California regulators are getting backlogged with key issues they must resolve in the increasingly complex and tight time frame that is left to fashion an economic solution to the state’s energy woes–regardless of how events unfold at the federal level. There is little more than a month for actions that would keep on track the state’s proposed bond sale, which now is slated for late summer or early fall.

In the midst of these pressures and the continuing state movement away from more deregulated energy markets, California regulators last Thursday took one step to lessen barriers to distributed electrical generation, but they continued to put off a decision on rules now preventing new interstate gas transmission pipelines from entering the state. The green light for distributed generation lessens the impact of utility standby charges on large customers who want the nonutility power connections without losing connection to the traditional transmission grid.

The five-member California Public Utilities Commission was split along political lines on a more liberal approach to the stand-by charge issue, with the two Republican minority commissioners being over-ruled on that alternative. The ultimate decision was passed unanimously but is a more conservative approach to encouraging distributed generation by assuming higher costs to the utilities for providing back-up power from the grid.
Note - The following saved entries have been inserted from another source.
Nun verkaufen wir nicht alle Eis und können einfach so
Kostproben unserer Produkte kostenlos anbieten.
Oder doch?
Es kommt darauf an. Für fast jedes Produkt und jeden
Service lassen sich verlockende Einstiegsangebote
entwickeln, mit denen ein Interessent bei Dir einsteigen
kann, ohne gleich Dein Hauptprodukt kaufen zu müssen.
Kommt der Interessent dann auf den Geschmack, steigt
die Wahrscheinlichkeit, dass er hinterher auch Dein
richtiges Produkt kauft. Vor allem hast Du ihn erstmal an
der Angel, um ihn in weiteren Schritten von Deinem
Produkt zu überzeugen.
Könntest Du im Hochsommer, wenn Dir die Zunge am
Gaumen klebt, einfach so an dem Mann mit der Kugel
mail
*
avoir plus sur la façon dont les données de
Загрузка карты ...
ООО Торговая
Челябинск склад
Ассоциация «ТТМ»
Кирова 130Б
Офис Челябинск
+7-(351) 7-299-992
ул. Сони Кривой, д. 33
Overall, many important gas and electricity issues continued to be held off the table for various reasons, including five separate actions needed for the agreement between the governor and Southern California Edison Co., actions related to the state’s long-anticipated $13 billion public revenue bond sale, lingering settlements to unbundled the Southern California Gas Co. in-state transmission and storage system, and a proposal from the governor for the utilities to expand their use of low-voltage distribution of power to help cut peak demand levels, among others.
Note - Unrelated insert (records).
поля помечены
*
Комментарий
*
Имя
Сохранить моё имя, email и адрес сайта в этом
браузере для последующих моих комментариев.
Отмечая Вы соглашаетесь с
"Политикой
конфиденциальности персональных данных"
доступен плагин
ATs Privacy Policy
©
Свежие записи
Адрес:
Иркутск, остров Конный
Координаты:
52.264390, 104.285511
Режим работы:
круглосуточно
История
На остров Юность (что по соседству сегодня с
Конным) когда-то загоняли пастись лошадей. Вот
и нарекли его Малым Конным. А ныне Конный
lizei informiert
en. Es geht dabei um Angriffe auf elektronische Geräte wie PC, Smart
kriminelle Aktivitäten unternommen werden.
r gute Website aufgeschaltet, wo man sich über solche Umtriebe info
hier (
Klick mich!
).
The state regulators have items on their plate to assure the state DWR gets full rate coverage for its power purchases, to make sure San Diego Gas and Electric Co. gets the same higher rates to cover wholesale costs in its retail rates that the other two large private-sector utilities already received, and another issue related to the fate of retail customer choice.

In postponing (again) action on exit charges customers must pay to switch to a nonutility pipeline, CPUC President Loretta Lynch said it is “important that the commission understand the results of whatever framework we adopt, and I appreciate the relevance of this decision to customers and pipelines and future natural gas capacity choices in California,” but she thinks the regulators need to understand the impacts on remaining utility customers and the various proposals made by parties in the case.
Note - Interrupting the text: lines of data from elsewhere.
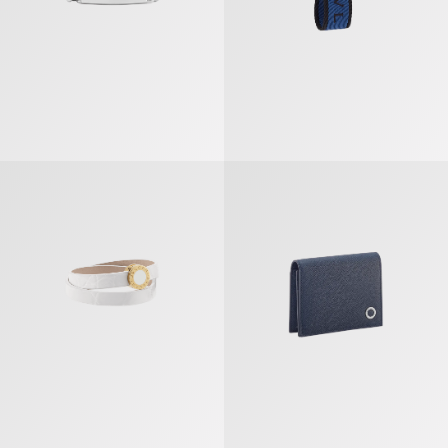
Bvlgari Bvlgari Bracelet En Cuir
Bvlgari Bvlgari Man Étui Pour Car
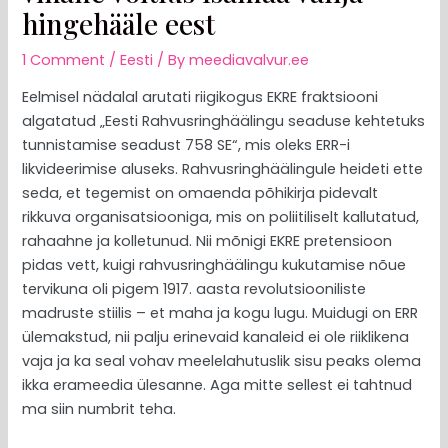
hingehääle eest
1 Comment
/
Eesti
/ By
meediavalvur.ee
Eelmisel nädalal arutati riigikogus EKRE fraktsiooni
algatatud „Eesti Rahvusringhäälingu seaduse kehtetuks
tunnistamise seadust 758 SE“, mis oleks ERR-i
likvideerimise aluseks. Rahvusringhäälingule heideti ette
seda, et tegemist on omaenda põhikirja pidevalt
rikkuva organisatsiooniga, mis on poliitiliselt kallutatud,
rahaahne ja kolletunud. Nii mõnigi EKRE pretensioon
pidas vett, kuigi rahvusringhäälingu kukutamise nõue
tervikuna oli pigem 1917. aasta revolutsiooniliste
madruste stiilis – et maha ja kogu lugu. Muidugi on ERR
ülemakstud, nii palju erinevaid kanaleid ei ole riiklikena
vaja ja ka seal vohav meelelahutuslik sisu peaks olema
ikka erameedia ülesanne. Aga mitte sellest ei tahtnud
ma siin numbrit teha.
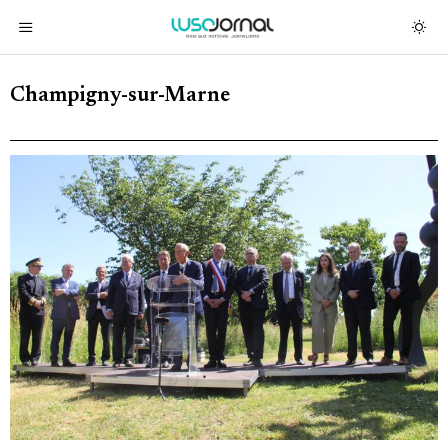
Champigny-sur-Marne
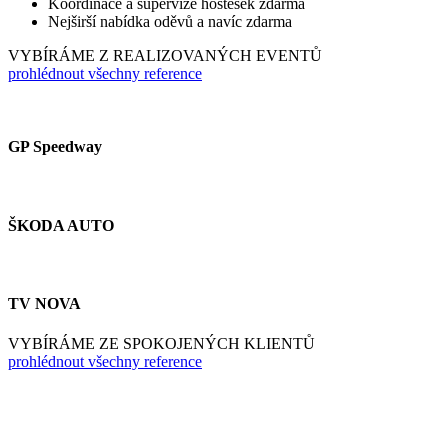
Koordinace a supervize hostesek zdarma
Nejširší nabídka oděvů a navíc zdarma
VYBÍRÁME Z REALIZOVANÝCH EVENTŮ
prohlédnout všechny reference
GP Speedway
ŠKODA AUTO
TV NOVA
VYBÍRÁME ZE SPOKOJENÝCH KLIENTŮ
prohlédnout všechny reference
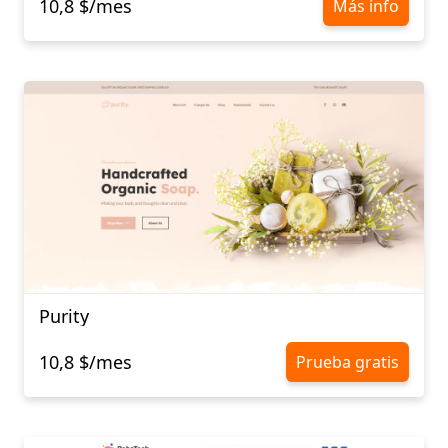
10,8 $/mes
Más info
Purity
10,8 $/mes
Prueba gratis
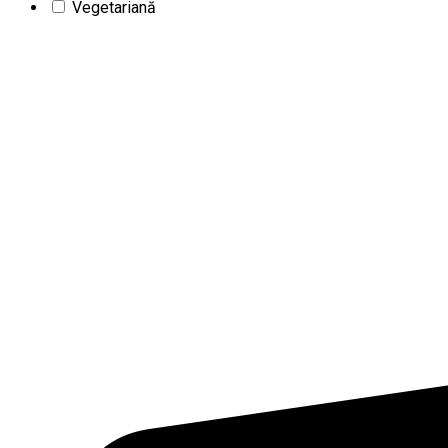
Vegetariană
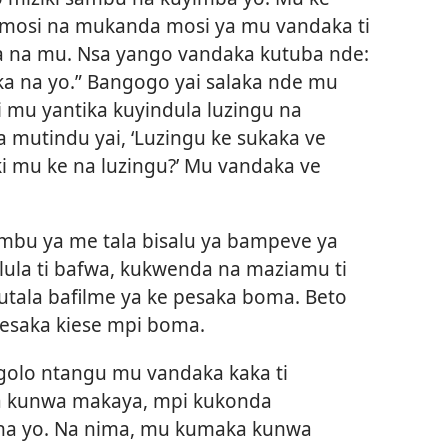
mosi na mukanda mosi ya mu vandaka ti
a na mu. Nsa yango vandaka kutuba nde:
ka na yo.” Bangogo yai salaka nde mu
 mu yantika kuyindula luzingu na
 mutindu yai, ‘Luzingu ke sukaka ve
i mu ke na luzingu?’ Mu vandaka ve
bu ya me tala bisalu ya bampeve ya
ula ti bafwa, kukwenda na maziamu ti
tala bafilme ya ke pesaka boma. Beto
pesaka kiese mpi boma.
olo ntangu mu vandaka kaka ti
a kunwa makaya, mpi kukonda
na yo. Na nima, mu kumaka kunwa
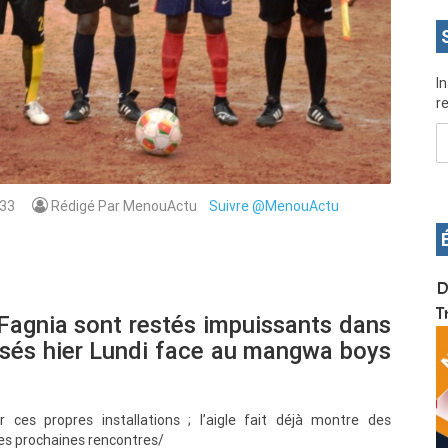
I
re
33
Rédigé Par MenouActu
Suivre @MenouActu
OS pour
Devenez infographiste professionnel en 10 jours
D
de formation pratique. Dschang du 17 au 27
T
Fagnia sont restés impuissants dans
janvier 2022
posés hier Lundi face au mangwa boys
ces propres installations ; l’aigle fait déjà montre des
es prochaines rencontres/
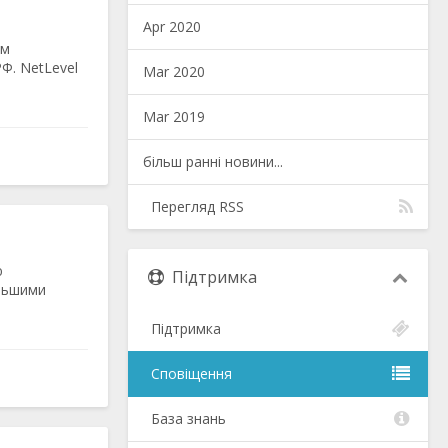
Apr 2020
ам
Ф. NetLevel
Mar 2020
Mar 2019
більш ранні новини...
Перегляд RSS
ю
Підтримка
льшими
Підтримка
Сповіщення
База знань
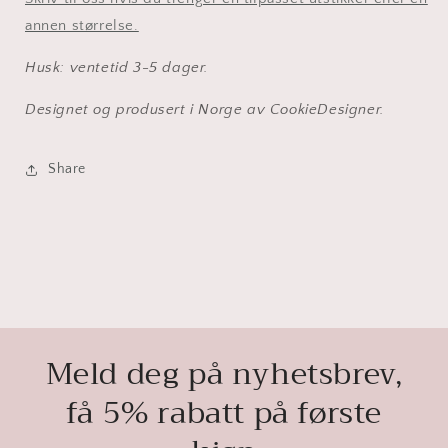
annen størrelse.
Husk: ventetid 3-5 dager.
Designet og produsert i Norge av CookieDesigner.
Share
Meld deg på nyhetsbrev,
få 5% rabatt på første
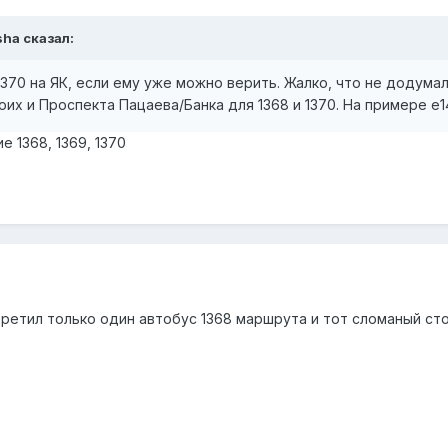
sha
сказал:
370 на ЯК, если ему уже можно верить. Жалко, что не додума
их и Проспекта Пацаева/Банка для 1368 и 1370. На примере е
е 1368, 1369, 1370
ретил только один автобус 1368 маршрута и тот сломаный сто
Lynch said she would use the added time for ex-parte meetings with all of the parties in the case “to discuss the details of all the various proposals that have emerged over the next couple of week before the next commission meeting (Aug. 2).

The gas stand-by charge move, which has been repeatedly delayed, could help free up the California leg of Questar Corp.’s Southern Trails converted oil pipeline bringing gas supplies from the Four Corners area of New Mexico. Right now that conversion is only taking place on its east-of-California portions.